WORK REQUEST »
Aside from the pictures, copy the listing exactly.

EXTRACTED INFORMATION »
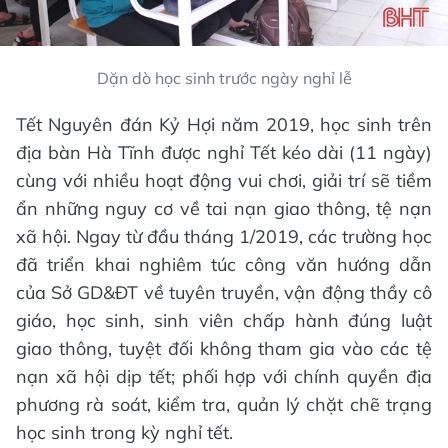
Dặn dò học sinh trước ngày nghỉ lễ
Tết Nguyên đán Kỷ Hợi năm 2019, học sinh trên
địa bàn Hà Tĩnh được nghỉ Tết kéo dài (11 ngày)
cùng với nhiều hoạt động vui chơi, giải trí sẽ tiềm
ẩn những nguy cơ về tai nạn giao thông, tệ nạn
xã hội. Ngay từ đầu tháng 1/2019, các trường học
đã triển khai nghiêm túc công văn hướng dẫn
của Sở GD&ĐT về tuyên truyền, vận động thầy cô
giáo, học sinh, sinh viên chấp hành đúng luật
giao thông, tuyệt đối không tham gia vào các tệ
nạn xã hội dịp tết; phối hợp với chính quyền địa
phương rà soát, kiểm tra, quản lý chặt chẽ trạng
học sinh trong kỳ nghỉ tết.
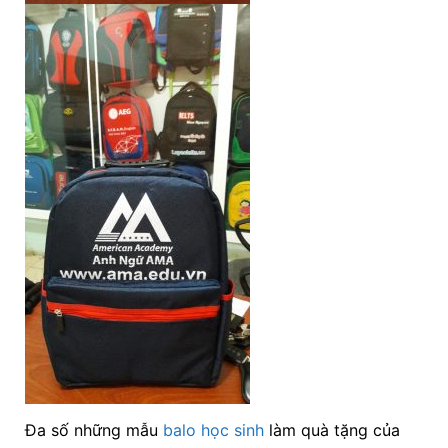
Đa số những mẫu
balo học sinh
làm quà tặng của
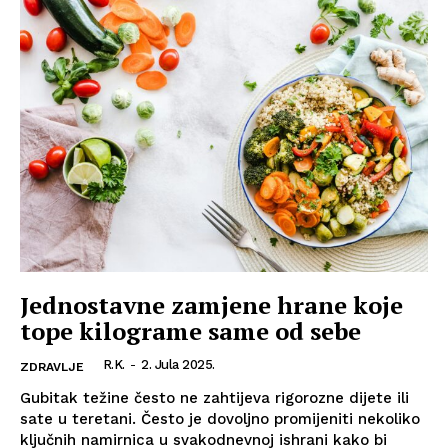
Jednostavne zamjene hrane koje
tope kilograme same od sebe
R.K.
-
2. Jula 2025.
ZDRAVLJE
Gubitak težine često ne zahtijeva rigorozne dijete ili
sate u teretani. Često je dovoljno promijeniti nekoliko
ključnih namirnica u svakodnevnoj ishrani kako bi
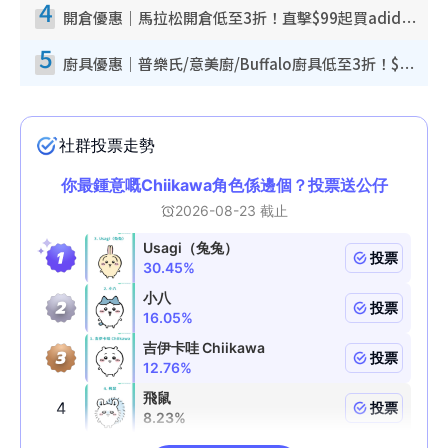
4
開倉優惠｜馬拉松開倉低至3折！直擊$99起買adidas／New Balance／Puma鞋款 STANLEY保溫杯劈價至$119起
5
廚具優惠｜普樂氏/意美廚/Buffalo廚具低至3折！$89起買煎鍋／炒鑊／個人鍋 同場小家電激減至$99起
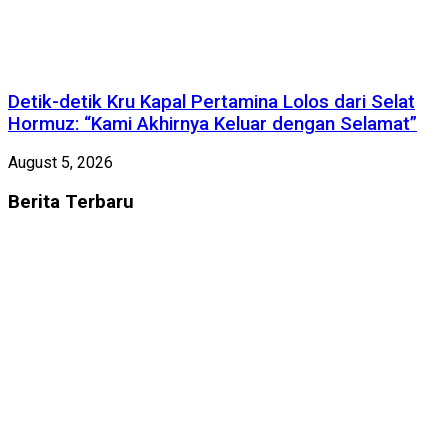
Detik-detik Kru Kapal Pertamina Lolos dari Selat
Hormuz: “Kami Akhirnya Keluar dengan Selamat”
August 5, 2026
Berita
Terbaru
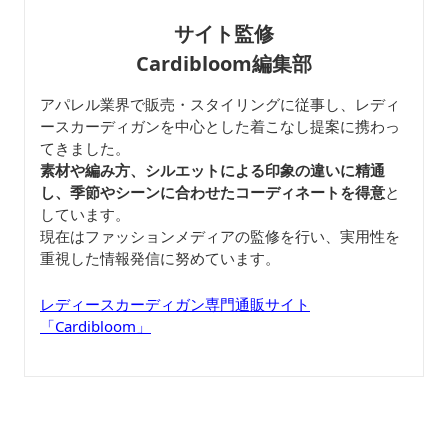
サイト監修
Cardibloom編集部
アパレル業界で販売・スタイリングに従事し、レディ
ースカーディガンを中心とした着こなし提案に携わっ
てきました。
素材や編み方、シルエットによる印象の違いに精通
し、季節やシーンに合わせたコーディネートを得意
と
しています。
現在はファッションメディアの監修を行い、実用性を
重視した情報発信に努めています。
レディースカーディガン専門通販サイト
「Cardibloom」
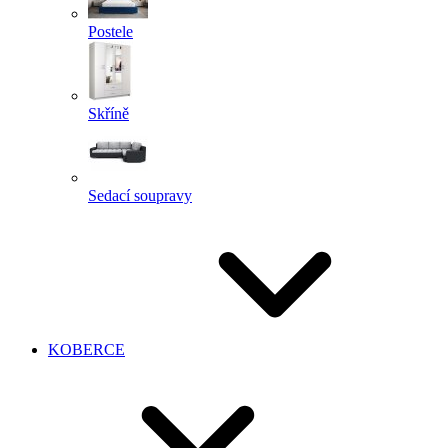
Postele
Skříně
Sedací soupravy
KOBERCE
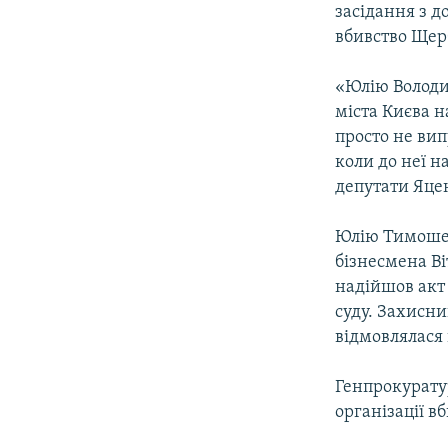
засідання з д
вбивство Щер
«Юлію Володи
міста Києва н
просто не вип
коли до неї н
депутати Яцен
Юлію Тимошен
бізнесмена Ві
надійшов акт 
суду. Захисн
відмовлялася в
Генпрокурату
організації в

TASK ANSWER »
Dặn dò học sinh trước ngày nghỉ lễ
Tết Nguyên đán Kỷ Hợi năm 2019, học sinh trên
địa bàn Hà Tĩnh được nghỉ Tết kéo dài (11 ngày)
cùng với nhiều hoạt động vui chơi, giải trí sẽ tiềm
ẩn những nguy cơ về tai nạn giao thông, tệ nạn
xã hội. Ngay từ đầu tháng 1/2019, các trường học
đã triển khai nghiêm túc công văn hướng dẫn
của Sở GD&ĐT về tuyên truyền, vận động thầy cô
giáo, học sinh, sinh viên chấp hành đúng luật
giao thông, tuyệt đối không tham gia vào các tệ
nạn xã hội dịp tết; phối hợp với chính quyền địa
phương rà soát, kiểm tra, quản lý chặt chẽ trạng
học sinh trong kỳ nghỉ tết.
Đa số những mẫu
balo học sinh
làm quà tặng của
Jednostavne zamjene hrane koje
tope kilograme same od sebe
R.K.
-
2. Jula 2025.
ZDRAVLJE
Gubitak težine često ne zahtijeva rigorozne dijete ili
sate u teretani. Često je dovoljno promijeniti nekoliko
ključnih namirnica u svakodnevnoj ishrani kako bi
4
開倉優惠｜馬拉松開倉低至3折！直擊$99起買adidas／New Balance／Puma鞋款 STANLEY保溫杯劈價至$119起
5
廚具優惠｜普樂氏/意美廚/Buffalo廚具低至3折！$89起買煎鍋／炒鑊／個人鍋 同場小家電激減至$99起
Detik-detik Kru Kapal Pertamina Lolos dari Selat
Hormuz: “Kami Akhirnya Keluar dengan Selamat”
August 5, 2026
Berita
Terbaru
サイト監修
Cardibloom編集部
アパレル業界で販売・スタイリングに従事し、レディ
ースカーディガンを中心とした着こなし提案に携わっ
てきました。
素材や編み方、シルエットによる印象の違いに精通
し、季節やシーンに合わせたコーディネートを得意
と
しています。
現在はファッションメディアの監修を行い、実用性を
重視した情報発信に努めています。
レディースカーディガン専門通販サイト
「Cardibloom」
Postele
Skříně
Sedací soupravy
KOBERCE
засідання з д
вбивство Щер
«Юлію Володи
міста Києва н
просто не вип
коли до неї н
депутати Яцен
Юлію Тимошен
бізнесмена Ві
надійшов акт 
суду. Захисн
відмовлялася в
Генпрокурату
організації в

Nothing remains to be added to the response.